Elizabeth Lake was born in Ontario around 1864 and her parents are unknown. She grew up in New Hamburg, Ontario, where she lived until she was sent to the Poorhouse on December 18, 1885, the reason being that she was “enceinte” (pregnant). She gave birth to Maggie Umbach Lake on March 1, 1886; no father was listed. Below is a story about Elizabeth and Maggie Lake that was written by a contributor and descendant of the Umbach family, Lynn Carrier, who believes that Maggie Umbach Lake could have been her relative.
Maggie’s mother, Elizabeth Lake, had been taken [to the House of Industry and Refuge] on December 18,1885 (one week before Christmas) from the Village of New Hamburg by the reeve, Otto Pressprich, of said village – because she had been evicted. Elizabeth was 20 years old and had lived in the county for two years.
Little Maggie was born on March 14, 1886 to Elizabeth Lake and she died there on May 27, 1886 of “infant debility”. Elizabeth remained in the home for a total of 342 days so she would have been there until sometime in November 1886. That still doesn’t tell us why Maggie was given the middle name of Umbach but it was common in those days for boys to take their mother’s maiden name – perhaps Maggie had been given her father’s surname as a middle name.
While waiting for the Archivist to pull some other records I wanted to look at, I was looking through a book titled Waterloo County: An Illustrated History by Godfrey Hayes. There was an article about the Berlin House of Industry and Refuge, copy of the relevant pages are attached. It was a pretty awful place and has haunted me ever since….I understand that that was the way things were back then but it still bothered me to think that this little baby was born and died in such dire circumstances, and there was nothing to commemorate her life.
I came across the marriage of an Elizabeth Ann Lake born in about 1865 (that was the correct year of birth for someone who was 20 years old in 1885) who married Menno Bright (or Beight) on December 31, 1889 in Waterloo. It was noted on the marriage license that Elizabeth had been adopted by John S….. (can’t read the name) at a young age and did not know her parents names. The 1891 census shows Menno and Elizabeth with their daughter Elsie (born in about December 1890). The next listing I could find was of Menno is in the Ohio census of 1900 where he was listed as widowed.
A month after my return home, Ms. [Sandy] Hoy sent me copies of some newspaper articles relating to the law suit against Mr & Mrs Peter Itter. They showed that Mrs. [Elizabeth Ann] Beight had written a letter and been a witness against them in court. I was SOOO proud of her!
Elizabeth did marry Menno Beight in 1889 and they had one daughter together, Elsie, in 1891. Menno was working as a labourer while Elizabeth took care of the baby.

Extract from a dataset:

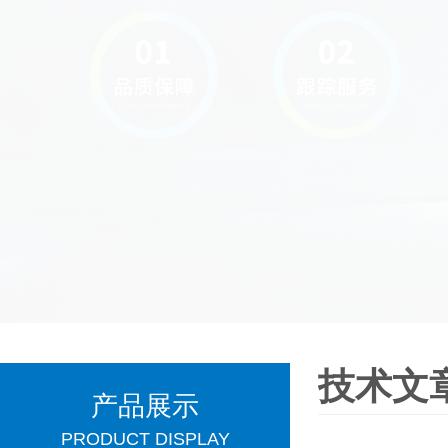
技术文
产品展示
PRODUCT DISPLAY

During the 1893 Scandal at the Poorhouse, Elizabeth came forward and testified against the Itter’s. In her statement, she said she witnessed several accounts of physical abuse and ill treatment towards the inmates when she was at the Poorhouse in 1885. Her statement was recorded under her married name, Mrs. Beight.
Elizabeth died a few years later in 1895 of blood poisoning. It’s unclear what happened to her daughter, Elsie, after her death.
As Lynn stated, Menno moved to the United States, where he was born, and lived out his life there. He didn’t take their daughter with him.